Austin & Texas League 1905-1924
In 1905 Austin, Texas tried to join the Texas League but had to drop out because of financial difficulties. In 1906, the Austin Senators held a win for the team as they joined the South Texas league and won the title in 1906 and 1907, with nearly the same team as in 1906.
It was in 1908 the Austin team broke up its winning combination of the past years (1906 and 1907), and floundered in the cellar. My grandpa, Bill McGill, was one of those winning combination of players, in the South Texas League, and the Austin Senators during 1906-07.

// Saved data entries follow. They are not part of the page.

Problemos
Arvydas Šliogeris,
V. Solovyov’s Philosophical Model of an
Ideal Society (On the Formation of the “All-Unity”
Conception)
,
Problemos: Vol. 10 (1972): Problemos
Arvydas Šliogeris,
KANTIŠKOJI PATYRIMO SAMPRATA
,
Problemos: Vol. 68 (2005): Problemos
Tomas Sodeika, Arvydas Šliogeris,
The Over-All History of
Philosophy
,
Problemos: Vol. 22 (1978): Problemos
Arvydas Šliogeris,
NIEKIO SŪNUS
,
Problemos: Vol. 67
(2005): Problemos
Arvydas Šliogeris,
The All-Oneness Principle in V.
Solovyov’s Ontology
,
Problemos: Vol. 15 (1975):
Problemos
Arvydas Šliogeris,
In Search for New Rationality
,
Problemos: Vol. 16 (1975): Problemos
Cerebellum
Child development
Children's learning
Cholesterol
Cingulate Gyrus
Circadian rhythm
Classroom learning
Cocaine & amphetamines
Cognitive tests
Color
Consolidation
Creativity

In 1909 and 1910 Austin failed to field a team, but in 1911 T. S. Ingelhart purchased the Shreveport franchise and held most of that team together to win the league for Austin. The Senators, with Inglehart's help, showed their first signs of becoming a financially stable ball club.

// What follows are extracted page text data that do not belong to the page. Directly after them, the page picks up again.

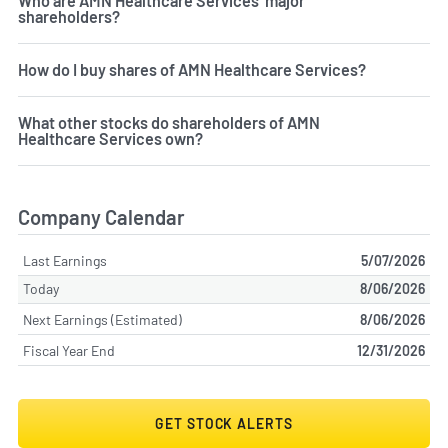
Who are AMN Healthcare Services' major
shareholders?
How do I buy shares of AMN Healthcare Services?
What other stocks do shareholders of AMN
Healthcare Services own?
Company Calendar
Last Earnings
5/07/2026
Today
8/06/2026
Next Earnings (Estimated)
8/06/2026
Fiscal Year End
12/31/2026
GET STOCK ALERTS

In 1912 and 1913 Austin had respectable ball clubs, but 1914 was the downfall for Texas League baseball in Austin. W. E. Quebedeaux bought into the Austin franchise in 1913, and he started the 1914 season by selling some of the players. He was inside the law and he operated on an import-export basis. It was said that seventy players were members of the Austin team at one time or another that year.
A pitcher, Ross Helm, said, "We tell 'em hello in the morning, and less 'em good by at night."
Quebedeaux first hired Walter Frantz to manage and then later Charles B. Morgan. Both failed to put Austin out of its cellar position. The 1914 results for Austin were: "They lost a total of 114 games, had the low team average of .214, and set a world's record by losing thirty-one consecutive games. The capitol city had been trying to forget this catastrophe for forty-four years."
After 1914, the organized baseball in Austin went to pot. Only some small semi-pro teams kept the sport alive except during the period between 1923-26 when the Texas Association was formed.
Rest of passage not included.